Hacca Giden Osmanli Padişahi Kim?

Dr. Murat Ergüven-Araştırmacı

HACCA GİDEN OSMANLI PADİŞAHI KİM?

Osmanlı padişahlarının hacca gittikleri vâki değildir. Peki, neden hacca girmemişlerdir?

Haccın farz olmasının şartları şunlardır; Müslüman olmak, akıllı olmak, ergen olmak, hür olmak, haccı gerçekleştirebilecek bedenî ve malî yeterlilik ve güvenlik. Bu şartları taşıyan kişilere hac farzdır.

Bununla birlikte haccın farz-ayın olmasına mukabil cihâd ise farz-ı kiffayedir. Düşman tehlikesi yokken farz-ı ayın olan hac, cihâda tercih edilebilir. Eğer düşmanın def’i için hacca gidecek Müslümanların cihâd etmesi gerekiyorsa, cihâd hacca engel olabilir.
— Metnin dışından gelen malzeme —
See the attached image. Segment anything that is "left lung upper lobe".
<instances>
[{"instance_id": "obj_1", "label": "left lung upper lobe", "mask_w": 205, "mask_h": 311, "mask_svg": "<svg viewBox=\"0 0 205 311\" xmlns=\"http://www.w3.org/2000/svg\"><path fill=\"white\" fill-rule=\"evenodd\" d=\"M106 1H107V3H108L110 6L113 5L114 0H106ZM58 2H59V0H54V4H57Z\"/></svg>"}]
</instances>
Fakat devlet başkanlarının hükmü farklıdır. Şahsa farz-ı kiffaye olan cihâd (Müslümanların emniyetini sağlamak) onlar için farz-ı ayındır.
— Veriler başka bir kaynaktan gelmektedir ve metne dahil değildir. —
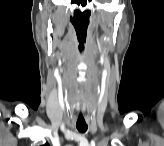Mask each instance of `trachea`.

Buna uygun olarak II. Selim’e kadar Osmanlı padişahlarının tamamı ömürlerinin yarısını cihâd ederek geçirmişlerdir. Üzerlerine farz olan cihâdı ve nîzâm-ı âlemi, şahsî farz olan hacca tercih etmeleri için Şeyhü’l-İslâmlar da fetva vermişlerdir.

II. Osman’ın hacca niyetlenmesi üzerine Şeyhü’l-İslâm Esâd Efendi; “Padişahlara hac lâzım değildir. Oturup adl eylemek (adâletle yönetmek) evlâdır (daha iyidir); ola ki bir fitne (karışıklık) zuhur eyleye.” Diye fetva vermiştir. Ondan sonraki Şeyhü’l-İslâm Yahya Efendi ise karışıklık çıkmasından korktuğu için padişahın hacca gitmesini uygun bulmamıştır.
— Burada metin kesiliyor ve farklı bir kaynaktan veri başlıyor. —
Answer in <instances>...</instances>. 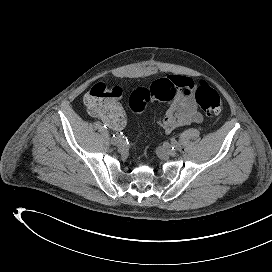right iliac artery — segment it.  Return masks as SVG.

Günümüzdeki ulaşım imkânlarının olmadığı ve haccın üç-dört ay sürdüğü zamanlarda Osmanlı padişahlarının memleketi yalnız bırakmamaları hem düşmanı celbedecek hem de halka tedirginlik verecektir. Bu nedenle Müslümanların emniyetlerini sağlamakla mükellef olan sultan ve sultan gibi emirler İbn-i Âbidîn’e göre mahpus (tutuklu) hükmünde olup, hür sayılmadıklarından haccın şartlarından biri noksan kalmaktadır. Yani onlar için hac farz olmamaktadır.

Zâten Osmanlı padişahları da bundan dolayı üzerlerine cihâd (Müslümanların emniyetini sağlamak) farz olduğundan ve nizâm-ı âlem için hacca gitmemişlerdir. Fakat bu farzı yerine getirmek için yerlerine vekil göndermişlerdir. Bununla birlikte bir hac rehberinin anlattıklarından II. Abdülhamid Han’ın hac yaptığını öğrenmekteyiz.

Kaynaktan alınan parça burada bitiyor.